During MSOD 620 I was involved primarily in two main projects: Red team Paper and

Huasheng Agricultural Products company (aka tomato company) intervention. The
objective of this paper is to summarize my learning while answering the questions for
reflection posted on the syllabus.
When reading the assignment, the question that made me smile the most was the one
asking what system were we (or was I) involved in. It just reminded me when in closing
session we had to list the stakeholders of OD: everyone, the whole world. Trying to
narrow my answer, I shall say that the most obvious (and influenced) systems were my
MSOD cohort, including faculty, and the tomato company.
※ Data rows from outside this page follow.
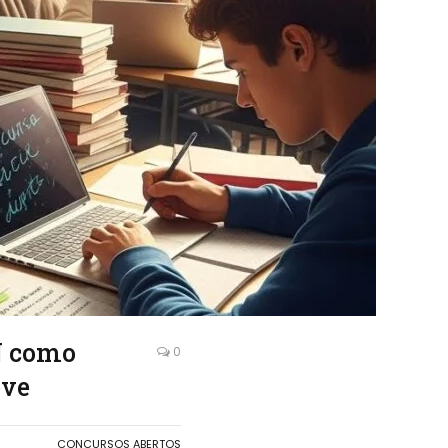
N como
0
eve
CONCURSOS ABERTOS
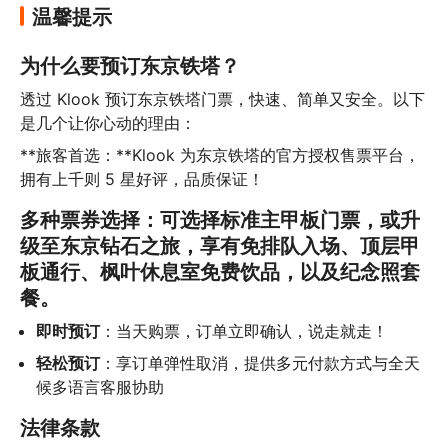
温馨提示
为什么要预订东京铁塔？
透过 Klook 预订东京铁塔门票，快速、简单又安全。以下
是几个让你心动的理由：
**旅客首选：**Klook 为东京铁塔的官方授权售票平台，
拥有上千则 5 星好评，品质保证！
多种票券选择：可选择标准主甲板门票，或升
级至东京钻石之旅，享有免排队入场、顶层甲
板通行、枫叶休息室免费饮品，以及纪念照套
餐。
即时预订
：当天购票，订单立即确认，说走就走！
轻松预订
：享订单弹性取消，提供多元付款方式与全天
候多语言客服协助
法律条款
The first one had the task to
complete a paper which would guide an intervention within the second system through a
smaller team I was part of; and learning ought to come out of the experience. That was
for me the objective of the intervention. As from the client perspective, according to what
we heard, their objective was to get their managers exposed to “how we do it in
America”. This loose perspective made me think their “real” objective as more in the
lines of maintaining a relationship, “keeping face”, promoting international relations, and
other broader management and marketing benefits.
The first project, the red team paper, had a very structured plan and it was very clear how
a TS was being mimicked. The process was very well structured, very organized and in
theory perfectly designed to run smoothly. Needless is to say that things didn’t run as
smoothly as we planned them to be. However, I do want to say that real learning
regarding this project consolidated through the closing of the session, once time had
allowed us to understand exactly what had happened. Dr. Worley’s presentation helped
me to understand things such as the differences between cooperation and collaboration,
the role of a referent organization and negotiated order. I guess this project was the most
academic and the easiest learning to explain.
Our tomato company intervention was really where most of my learning came from.
Indeed, I would say that 60% of my learning came out of the consulting engagement
(30% came out of my interaction with the culture and 10% out of the red team paper).
The assignment was kind of described to us weeks before we arrived in China. Long
story short, we did not prep while in the US. As a group of fully functional and
competent adults, we were sure we had enough capabilities within our groups to complete
the consulting task in the time given in China. We had done it before in all other
practicums. So we were pretty confident we could do it again. And we did it. And the
client was satisfied. And once we were done, I realized we had done it in the most painful
way we could, and we were not really concerned about bringing the best of us to the
table. As I played the film over and over inside my head of what had happened, I found
many critical moments in which norms were built and other moments in which behaviors
were reinforced, and not necessarily the kind of behaviors that would help us succeed.
Not surprisingly our most productive moment was our debrief session. We had finally
come together as team.
My practice point of view (PPV) is around education. I firmly believe in its power. My
passion for it comes from a mix of my background, my preparation, the political situation
of my home country and the sense of service that naturally comes to me. In my job, I am
accountable for the whole company’s talent development, so I need to fully understand
how people learn in order to better develop the workforce. In that context, I remember a
conversation I had with Chris Little around how I just didn’t understand workshops that
focus specifically on things such as team building, or team communication, or trust
building. She replied very softly, as she always does, something like this: “teams and
trust are built while working towards your goal; you don’t stop to build a team, you build
a team while you do your work; you don’t stop to communicate, you communicate while
you do your job”. As the Tomato team, we made a few calls to build our team, our trust,
our norms, and then decided not to really talk again until we met in China. We never did
anything together before to create that trust or built a team. So when we got to China and
wanted to hit the ground running, we couldn’t, because we had never worked together.
We had to use time, our most limited resource, to try to do all at the same time. That is
why I bring up the conversation I had with Chris Little. Because apparently I didn’t really
got it until now. We tried to build a team with a teambuilding call, but didn’t really work
together before China. That was what prep work was for, it was not the prep work in it of
it self that was valuable, (although it would had been helpful and more professional to
had done it); the real value was what the prep work would have done for us: it would
have set us up as a functioning team.
Back to my PPV, I know that people learn by doing, by getting involved. Now I transfer
that knowledge to change, which is also shaped by people doing. Doing things, small
things, differently, in alignment with the goal. As a team, we expected norms to be built
in one phone call, trust to be built spontaneously, but never worked together in order to
build our team. So with no action, no change, no learning, no team was formed before
arriving.
If I had to do it all over again, I would do it all differently. But that would only happen if
I knew what China has taught me. There are so many other things that the experience
taught me that are applicable to my practice, but I only have three pages here.